Natural History
Prenatal history, fetal development, birth weight, and head circumference at birth are usually normal. Young infants with Angelman syndrome (AS) may have difficulties with breast feeding or bottle feeding (as a result of sucking difficulties) and muscular hypotonia. Gastroesophageal reflux may occur. AS may be first suspected in the toddlers because of delayed gross motor milestones, muscular hypotonia, and speech delay [Williams et al 2006]. Some infants have a happy affect with excessive chortling or paroxysms of laughter. Fifty percent of children develop microcephaly by age 12 months. Strabismus may also occur. Tremulous movements may be noted prior to age 12 months, often with increased deep-tendon reflexes.

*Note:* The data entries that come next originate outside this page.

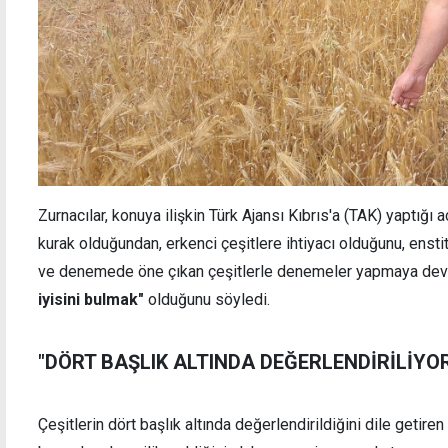
Zurnacılar, konuya ilişkin Türk Ajansı Kıbrıs'a (TAK) yaptığı 
kurak olduğundan, erkenci çeşitlere ihtiyacı olduğunu, enstit
ve denemede öne çıkan çeşitlerle denemeler yapmaya deva
iyisini bulmak"
olduğunu söyledi.
"DÖRT BAŞLIK ALTINDA DEĞERLENDİRİLİYO
Çeşitlerin dört başlık altında değerlendirildiğini dile getiren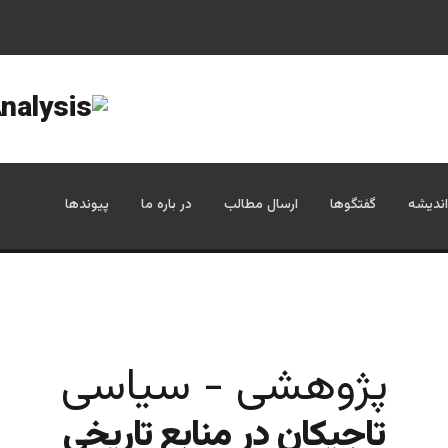
اندیشه
گفتگوها
ارسال مطالب
در باره ما
پیوندها
پژوهشی - سیاسی
تاجیکان در منابع تاریخی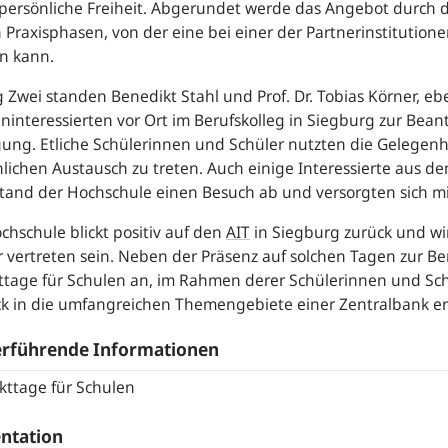
persönliche Freiheit. Abgerundet werde das Angebot durch 
 Praxisphasen, von der eine bei einer der Partnerinstitution
n kann.
 Zwei standen Benedikt Stahl und Prof. Dr. Tobias Körner, eb
ninteressierten vor Ort im Berufskolleg in Siegburg zur Bea
ung. Etliche Schülerinnen und Schüler nutzten die Gelegenh
lichen Austausch zu treten. Auch einige Interessierte aus d
and der Hochschule einen Besuch ab und versorgten sich mi
chschule blickt positiv auf den
AIT
in Siegburg zurück und w
 vertreten sein. Neben der Präsenz auf solchen Tagen zur Be
ttage für Schulen an, im Rahmen derer Schülerinnen und Sc
ck in die umfangreichen Themengebiete einer Zentralbank e
erführende Informationen
kttage für Schulen
ntation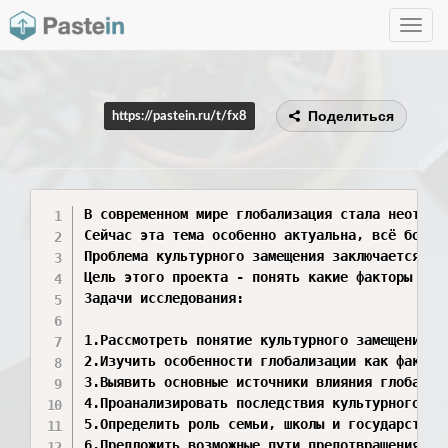
Toggle
navig
Поделиться
https://pastein.ru/t/fx8
В современном мире глобализация стала неотъем
Сейчас эта тема особенно актуальна, всё больш
Проблема культурного замещения заключается не
Цель этого проекта - понять какие факторы вли
Задачи исследования:

1.Рассмотреть понятие культурного замещения и 
2.Изучить особенности глобализации как фактора
3.Выявить основные источники влияния глобально
4.Проанализировать последствия культурного зам
5.Определить роль семьи, школы и государства 
6.Предложить возможные пути предотвращения ут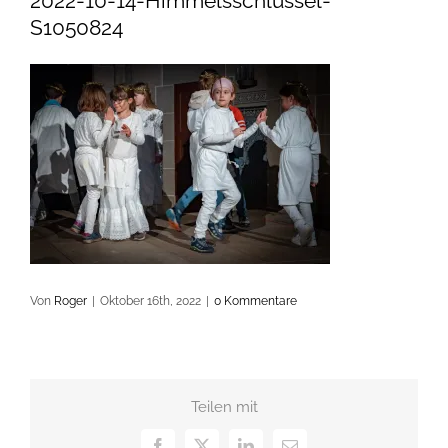
2022-10-14-Himmelsschlüssel-
S1050824
Von
Roger
|
Oktober 16th, 2022
|
0 Kommentare
Teilen mit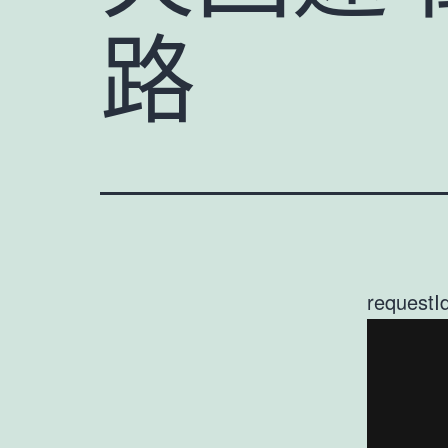
路
requestI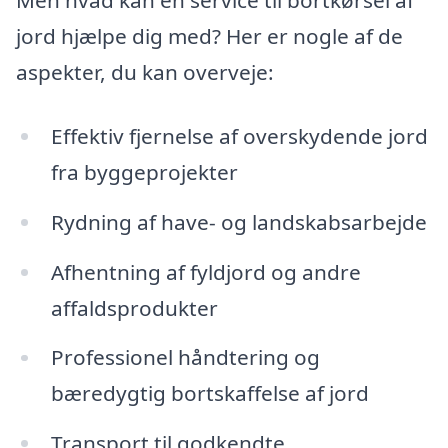
Men hvad kan en service til bortkørsel af
jord hjælpe dig med? Her er nogle af de
aspekter, du kan overveje:
Effektiv fjernelse af overskydende jord
fra byggeprojekter
Rydning af have- og landskabsarbejde
Afhentning af fyldjord og andre
affaldsprodukter
Professionel håndtering og
bæredygtig bortskaffelse af jord
Transport til godkendte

Seizures typically occur between ages one and three years and can be associated with generalized, somewhat specific EEG changes: runs of high-amplitude delta activity with intermittent spike and slow-wave discharges (at times observed as a notched delta pattern); runs of rhythmic theta activity over a wide area; and runs of rhythmic sharp theta activity of 5-6/s over the posterior third of the head, forming complexes with small spikes. These are usually facilitated by or seen only with eye closure [Boyd et al 1997, Rubin et al 1997, Korff et al 2005].
Seizure types can be quite varied and include both major motor (e.g., grand mal) and minor motor types (e.g., petit mal, atonic) [Galvan-Manso et al 2005]. Infantile spasms are rare. Brain MRI may show mild atrophy and mild dysmyelination, but no structural lesions.
The average child with AS walks between ages two and one-half and six years [Lossie et al 2001] and at that time may have a jerky, robot-like, stiff gait, with uplifted, flexed, and pronated forearms, hypermotoric activity, excessive laughter, protruding tongue, drooling, absent speech, and social-seeking behavior. Ten percent of children are nonambulatory.
Sleep disorders are common, especially frequent night waking and early awakening [Bruni et al 2004, Didden et al 2004]. Parents report that decreased need for sleep and abnormal sleep/wake cycles are characteristic of AS.
Essentially all young children with AS have some component of hyperactivity; males and females appear equally affected. Infants and toddlers may have seemingly ceaseless activity, constantly keeping their hands or toys in their mouth, moving from object to object. Short attention span is present in most. Some behaviors may suggest an autism spectrum problem but social engagement is typically good and stereotypical behaviors such as lining up of toys or fascination with spinning objects or flashing lights rarely occur [Walz 2007].
Language impairment is severe. Appropriate use of even one or two words in a consistent manner is rare. Receptive language skills are always more advanced than expressive language skills. Most older children and adults with AS are able to communicate by pointing and using gestures and by using communication boards. Effective fluent use of sign language does not occur [Clayton-Smith 1993].
Pubertal onset and development are generally normal in AS and procreation appears possible for both males and females. Fertility appears to be normal; Lossie and Driscoll [1999] reported transmission of an AS deletion to a fetus by the affected mother.
Young adults appear to have good physical health with the exception of possible seizures. Constipation is common. Scoliosis becomes more common with advancing age.
Independent living is not possible for adults with AS, but most can live at home or in home-like placements. Life span data are not available, but life span appears to be nearly normal.